#### Work order
Go through the entries below, tally each line with the string "weekday", and give the final number by itself.

#### Recorded data
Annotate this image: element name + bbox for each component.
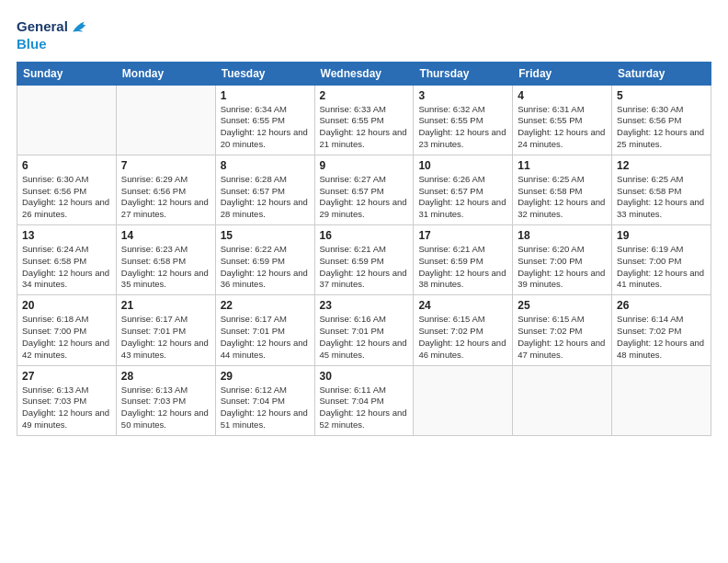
day-number: 2: [320, 89, 409, 102]
day-info: Sunrise: 6:14 AM Sunset: 7:02 PM Dayligh…: [617, 314, 706, 361]
calendar-cell: 13Sunrise: 6:24 AM Sunset: 6:58 PM Dayli…: [17, 225, 117, 295]
calendar-cell: [17, 85, 117, 155]
day-info: Sunrise: 6:21 AM Sunset: 6:59 PM Dayligh…: [320, 244, 409, 291]
day-number: 1: [221, 89, 310, 102]
day-info: Sunrise: 6:13 AM Sunset: 7:03 PM Dayligh…: [22, 385, 111, 431]
day-number: 19: [617, 229, 706, 242]
logo-text-blue: Blue: [17, 37, 90, 52]
week-row-1: 1Sunrise: 6:34 AM Sunset: 6:55 PM Daylig…: [17, 85, 711, 155]
calendar-cell: 14Sunrise: 6:23 AM Sunset: 6:58 PM Dayli…: [116, 225, 215, 295]
day-number: 23: [320, 299, 409, 312]
weekday-header-friday: Friday: [513, 62, 612, 85]
calendar-cell: 23Sunrise: 6:16 AM Sunset: 7:01 PM Dayli…: [314, 295, 414, 365]
day-info: Sunrise: 6:34 AM Sunset: 6:55 PM Dayligh…: [221, 104, 310, 151]
day-info: Sunrise: 6:16 AM Sunset: 7:01 PM Dayligh…: [320, 314, 409, 361]
day-info: Sunrise: 6:12 AM Sunset: 7:04 PM Dayligh…: [221, 385, 310, 431]
calendar-cell: 27Sunrise: 6:13 AM Sunset: 7:03 PM Dayli…: [17, 365, 117, 435]
day-number: 11: [518, 159, 607, 172]
day-info: Sunrise: 6:25 AM Sunset: 6:58 PM Dayligh…: [518, 174, 607, 221]
day-info: Sunrise: 6:28 AM Sunset: 6:57 PM Dayligh…: [221, 174, 310, 221]
day-number: 4: [518, 89, 607, 102]
day-number: 8: [221, 159, 310, 172]
weekday-header-thursday: Thursday: [414, 62, 513, 85]
calendar-cell: 29Sunrise: 6:12 AM Sunset: 7:04 PM Dayli…: [215, 365, 314, 435]
day-number: 28: [121, 370, 210, 383]
page: General Blue SundayMondayTuesdayWednesda…: [0, 0, 728, 563]
day-info: Sunrise: 6:33 AM Sunset: 6:55 PM Dayligh…: [320, 104, 409, 151]
day-info: Sunrise: 6:30 AM Sunset: 6:56 PM Dayligh…: [617, 104, 706, 151]
day-info: Sunrise: 6:15 AM Sunset: 7:02 PM Dayligh…: [518, 314, 607, 361]
calendar-cell: 22Sunrise: 6:17 AM Sunset: 7:01 PM Dayli…: [215, 295, 314, 365]
day-number: 16: [320, 229, 409, 242]
day-number: 29: [221, 370, 310, 383]
day-info: Sunrise: 6:26 AM Sunset: 6:57 PM Dayligh…: [418, 174, 507, 221]
calendar-cell: 25Sunrise: 6:15 AM Sunset: 7:02 PM Dayli…: [513, 295, 612, 365]
day-number: 9: [320, 159, 409, 172]
calendar-cell: [612, 365, 711, 435]
day-number: 3: [418, 89, 507, 102]
calendar-cell: 8Sunrise: 6:28 AM Sunset: 6:57 PM Daylig…: [215, 155, 314, 224]
day-info: Sunrise: 6:25 AM Sunset: 6:58 PM Dayligh…: [617, 174, 706, 221]
day-number: 14: [121, 229, 210, 242]
calendar-cell: 7Sunrise: 6:29 AM Sunset: 6:56 PM Daylig…: [116, 155, 215, 224]
week-row-3: 13Sunrise: 6:24 AM Sunset: 6:58 PM Dayli…: [17, 225, 711, 295]
calendar-cell: 10Sunrise: 6:26 AM Sunset: 6:57 PM Dayli…: [414, 155, 513, 224]
day-info: Sunrise: 6:29 AM Sunset: 6:56 PM Dayligh…: [121, 174, 210, 221]
day-number: 15: [221, 229, 310, 242]
day-info: Sunrise: 6:11 AM Sunset: 7:04 PM Dayligh…: [320, 385, 409, 431]
logo: General Blue: [17, 17, 90, 52]
calendar-cell: 4Sunrise: 6:31 AM Sunset: 6:55 PM Daylig…: [513, 85, 612, 155]
day-number: 20: [22, 299, 111, 312]
calendar-cell: 6Sunrise: 6:30 AM Sunset: 6:56 PM Daylig…: [17, 155, 117, 224]
week-row-2: 6Sunrise: 6:30 AM Sunset: 6:56 PM Daylig…: [17, 155, 711, 224]
calendar-cell: 11Sunrise: 6:25 AM Sunset: 6:58 PM Dayli…: [513, 155, 612, 224]
header: General Blue: [17, 17, 711, 52]
logo-text-general: General: [17, 19, 68, 35]
day-info: Sunrise: 6:23 AM Sunset: 6:58 PM Dayligh…: [121, 244, 210, 291]
calendar-cell: 19Sunrise: 6:19 AM Sunset: 7:00 PM Dayli…: [612, 225, 711, 295]
calendar-cell: 18Sunrise: 6:20 AM Sunset: 7:00 PM Dayli…: [513, 225, 612, 295]
day-number: 30: [320, 370, 409, 383]
calendar-cell: 26Sunrise: 6:14 AM Sunset: 7:02 PM Dayli…: [612, 295, 711, 365]
day-info: Sunrise: 6:22 AM Sunset: 6:59 PM Dayligh…: [221, 244, 310, 291]
day-number: 5: [617, 89, 706, 102]
day-number: 13: [22, 229, 111, 242]
calendar: SundayMondayTuesdayWednesdayThursdayFrid…: [17, 62, 711, 436]
day-number: 25: [518, 299, 607, 312]
day-info: Sunrise: 6:27 AM Sunset: 6:57 PM Dayligh…: [320, 174, 409, 221]
calendar-cell: 20Sunrise: 6:18 AM Sunset: 7:00 PM Dayli…: [17, 295, 117, 365]
weekday-header-row: SundayMondayTuesdayWednesdayThursdayFrid…: [17, 62, 711, 85]
calendar-cell: [513, 365, 612, 435]
day-info: Sunrise: 6:24 AM Sunset: 6:58 PM Dayligh…: [22, 244, 111, 291]
day-info: Sunrise: 6:32 AM Sunset: 6:55 PM Dayligh…: [418, 104, 507, 151]
calendar-cell: 12Sunrise: 6:25 AM Sunset: 6:58 PM Dayli…: [612, 155, 711, 224]
calendar-cell: [414, 365, 513, 435]
weekday-header-tuesday: Tuesday: [215, 62, 314, 85]
weekday-header-saturday: Saturday: [612, 62, 711, 85]
day-info: Sunrise: 6:19 AM Sunset: 7:00 PM Dayligh…: [617, 244, 706, 291]
day-info: Sunrise: 6:31 AM Sunset: 6:55 PM Dayligh…: [518, 104, 607, 151]
day-info: Sunrise: 6:17 AM Sunset: 7:01 PM Dayligh…: [121, 314, 210, 361]
day-number: 26: [617, 299, 706, 312]
calendar-cell: 1Sunrise: 6:34 AM Sunset: 6:55 PM Daylig…: [215, 85, 314, 155]
day-number: 22: [221, 299, 310, 312]
calendar-cell: 21Sunrise: 6:17 AM Sunset: 7:01 PM Dayli…: [116, 295, 215, 365]
weekday-header-wednesday: Wednesday: [314, 62, 414, 85]
day-info: Sunrise: 6:13 AM Sunset: 7:03 PM Dayligh…: [121, 385, 210, 431]
day-info: Sunrise: 6:20 AM Sunset: 7:00 PM Dayligh…: [518, 244, 607, 291]
calendar-cell: 3Sunrise: 6:32 AM Sunset: 6:55 PM Daylig…: [414, 85, 513, 155]
day-number: 24: [418, 299, 507, 312]
calendar-cell: 17Sunrise: 6:21 AM Sunset: 6:59 PM Dayli…: [414, 225, 513, 295]
day-number: 27: [22, 370, 111, 383]
day-info: Sunrise: 6:15 AM Sunset: 7:02 PM Dayligh…: [418, 314, 507, 361]
day-info: Sunrise: 6:21 AM Sunset: 6:59 PM Dayligh…: [418, 244, 507, 291]
day-number: 12: [617, 159, 706, 172]
day-number: 10: [418, 159, 507, 172]
day-number: 18: [518, 229, 607, 242]
day-info: Sunrise: 6:17 AM Sunset: 7:01 PM Dayligh…: [221, 314, 310, 361]
day-info: Sunrise: 6:30 AM Sunset: 6:56 PM Dayligh…: [22, 174, 111, 221]
calendar-cell: 30Sunrise: 6:11 AM Sunset: 7:04 PM Dayli…: [314, 365, 414, 435]
calendar-cell: 16Sunrise: 6:21 AM Sunset: 6:59 PM Dayli…: [314, 225, 414, 295]
day-number: 6: [22, 159, 111, 172]
week-row-5: 27Sunrise: 6:13 AM Sunset: 7:03 PM Dayli…: [17, 365, 711, 435]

#### Answer below
6